From: Mark on
I am having trouble aligning two 3d point clouds representing a patella. They are not exactly the same shape or size. One is much smoother and more refined than the other. Each mesh is a 3xN and 3xM matrix, where M and N are different lengths, generally 6000-20000 points. I have already matched the centroids of the point clouds to get a rough alignment. Now I need to rotate on the x-axis to align them as close as possible. Currently, I am finding an angle on the x-axis that I can rotate one of the meshes to align to the 2nd mesh. I obtain a line from the maximum and minimum z values and that point's corresponding y values on each point cloud to create a line. I then find the angle between these two lines, and rotate one of the meshes about the origin and translate back to match centroids, attempting to match the other point cloud orientation. The goal is to have the point clouds aligned
about the x-axis, but this is yielding inconsistent results. Is there another method that perhaps I should try that I am unaware of? Any advice is appreciated.
From: Alan B on
"Mark " <mdlambach(a)gmail.com> wrote in message <i0b55g$6p7$1(a)fred.mathworks.com>...
> I am having trouble aligning two 3d point clouds representing a patella. They are not exactly the same shape or size. One is much smoother and more refined than the other. Each mesh is a 3xN and 3xM matrix, where M and N are different lengths, generally 6000-20000 points. I have already matched the centroids of the point clouds to get a rough alignment. Now I need to rotate on the x-axis to align them as close as possible. Currently, I am finding an angle on the x-axis that I can rotate one of the meshes to align to the 2nd mesh. I obtain a line from the maximum and minimum z values and that point's corresponding y values on each point cloud to create a line. I then find the angle between these two lines, and rotate one of the meshes about the origin and translate back to match centroids, attempting to match the other point cloud orientation. The goal is to have the point clouds
aligned
> about the x-axis, but this is yielding inconsistent results. Is there another method that perhaps I should try that I am unaware of? Any advice is appreciated.

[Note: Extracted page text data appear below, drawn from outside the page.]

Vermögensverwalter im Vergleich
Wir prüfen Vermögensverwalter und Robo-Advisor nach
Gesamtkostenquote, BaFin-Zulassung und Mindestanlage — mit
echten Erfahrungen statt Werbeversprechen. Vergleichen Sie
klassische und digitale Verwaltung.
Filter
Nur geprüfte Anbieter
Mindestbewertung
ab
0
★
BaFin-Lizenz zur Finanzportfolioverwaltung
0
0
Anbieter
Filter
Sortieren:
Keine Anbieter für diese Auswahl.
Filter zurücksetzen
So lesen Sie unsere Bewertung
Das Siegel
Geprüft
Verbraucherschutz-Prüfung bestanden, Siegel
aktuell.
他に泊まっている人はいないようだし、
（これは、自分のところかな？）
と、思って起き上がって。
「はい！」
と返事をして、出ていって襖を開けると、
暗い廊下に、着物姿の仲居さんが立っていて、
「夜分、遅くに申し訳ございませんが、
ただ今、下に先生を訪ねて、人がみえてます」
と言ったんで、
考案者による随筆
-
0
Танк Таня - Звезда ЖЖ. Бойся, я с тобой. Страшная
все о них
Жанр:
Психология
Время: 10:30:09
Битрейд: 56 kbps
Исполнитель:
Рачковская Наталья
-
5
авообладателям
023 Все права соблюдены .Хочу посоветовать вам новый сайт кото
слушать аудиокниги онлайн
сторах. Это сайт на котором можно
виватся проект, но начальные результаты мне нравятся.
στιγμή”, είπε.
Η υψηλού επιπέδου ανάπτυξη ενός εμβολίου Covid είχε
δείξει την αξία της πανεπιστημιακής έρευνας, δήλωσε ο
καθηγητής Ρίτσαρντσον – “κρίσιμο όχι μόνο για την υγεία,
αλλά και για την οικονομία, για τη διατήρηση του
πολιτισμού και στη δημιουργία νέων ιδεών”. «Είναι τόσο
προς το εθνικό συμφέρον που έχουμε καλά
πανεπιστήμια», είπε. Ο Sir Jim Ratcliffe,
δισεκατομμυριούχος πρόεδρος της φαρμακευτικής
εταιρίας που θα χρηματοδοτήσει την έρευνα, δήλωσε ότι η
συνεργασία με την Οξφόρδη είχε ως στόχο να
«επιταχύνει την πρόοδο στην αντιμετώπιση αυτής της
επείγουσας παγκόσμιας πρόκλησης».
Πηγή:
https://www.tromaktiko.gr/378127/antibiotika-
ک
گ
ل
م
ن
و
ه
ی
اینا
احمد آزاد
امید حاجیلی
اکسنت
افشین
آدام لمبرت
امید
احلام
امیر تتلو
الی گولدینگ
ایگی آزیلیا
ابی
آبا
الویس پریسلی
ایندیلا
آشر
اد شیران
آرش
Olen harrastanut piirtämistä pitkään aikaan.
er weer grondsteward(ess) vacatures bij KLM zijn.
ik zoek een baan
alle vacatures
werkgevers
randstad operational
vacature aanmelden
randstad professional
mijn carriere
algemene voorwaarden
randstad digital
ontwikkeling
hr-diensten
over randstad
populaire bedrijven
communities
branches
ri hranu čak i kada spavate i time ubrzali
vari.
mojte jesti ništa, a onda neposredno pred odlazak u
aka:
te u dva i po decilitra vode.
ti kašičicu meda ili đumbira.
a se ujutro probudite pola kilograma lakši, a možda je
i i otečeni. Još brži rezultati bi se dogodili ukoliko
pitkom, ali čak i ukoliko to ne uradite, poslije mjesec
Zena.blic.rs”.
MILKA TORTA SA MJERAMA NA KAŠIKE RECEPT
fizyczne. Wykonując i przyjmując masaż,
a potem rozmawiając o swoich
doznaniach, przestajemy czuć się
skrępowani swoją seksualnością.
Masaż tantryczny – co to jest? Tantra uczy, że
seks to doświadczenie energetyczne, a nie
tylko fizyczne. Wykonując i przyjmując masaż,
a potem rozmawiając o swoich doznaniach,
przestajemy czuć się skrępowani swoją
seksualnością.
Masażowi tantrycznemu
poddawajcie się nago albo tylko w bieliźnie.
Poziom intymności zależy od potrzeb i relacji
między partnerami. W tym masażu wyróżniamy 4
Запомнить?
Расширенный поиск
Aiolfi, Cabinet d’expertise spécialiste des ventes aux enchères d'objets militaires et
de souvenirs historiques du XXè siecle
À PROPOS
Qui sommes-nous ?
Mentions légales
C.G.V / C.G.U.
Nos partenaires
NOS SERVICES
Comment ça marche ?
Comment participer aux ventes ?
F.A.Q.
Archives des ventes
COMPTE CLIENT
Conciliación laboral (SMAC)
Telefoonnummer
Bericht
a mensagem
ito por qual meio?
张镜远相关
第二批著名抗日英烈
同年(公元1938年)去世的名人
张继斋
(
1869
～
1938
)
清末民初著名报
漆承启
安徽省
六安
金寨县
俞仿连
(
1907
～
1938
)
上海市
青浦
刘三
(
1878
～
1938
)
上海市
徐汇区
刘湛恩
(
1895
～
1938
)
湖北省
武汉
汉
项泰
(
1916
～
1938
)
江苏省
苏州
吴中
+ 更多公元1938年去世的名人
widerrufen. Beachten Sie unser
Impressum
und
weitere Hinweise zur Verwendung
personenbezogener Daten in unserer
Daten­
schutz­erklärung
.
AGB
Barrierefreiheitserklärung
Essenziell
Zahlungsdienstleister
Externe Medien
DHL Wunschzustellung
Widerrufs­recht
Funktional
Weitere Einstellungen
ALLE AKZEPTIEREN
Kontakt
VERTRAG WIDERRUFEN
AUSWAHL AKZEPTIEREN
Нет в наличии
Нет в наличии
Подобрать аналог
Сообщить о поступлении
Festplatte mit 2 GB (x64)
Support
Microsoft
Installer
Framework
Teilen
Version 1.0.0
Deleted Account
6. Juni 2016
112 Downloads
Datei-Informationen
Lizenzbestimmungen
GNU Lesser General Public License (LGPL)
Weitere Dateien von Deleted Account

I recently did something similar using principal component analysis to identify the "calibration axes" (or whatever you want to call it), and then align both clouds to the coordinate axes in the same sense. It worked well, but I had two point clouds that were the same size, and otherwise very similar to each other, so I don't know how well it would work for your problem.
From: ImageAnalyst on
There are lots of methods. Far too many to review here even if I did
know them. But they're all listed here:

http://iris.usc.edu/Vision-Notes/bibliography/contentsmatch-pl.html#Registration,%20Matching%20and%20Recognition%20Using%20Points,%20Lines,%20Regions,%20Areas,%20Surfaces

(Of course each author thinks their method is the best.)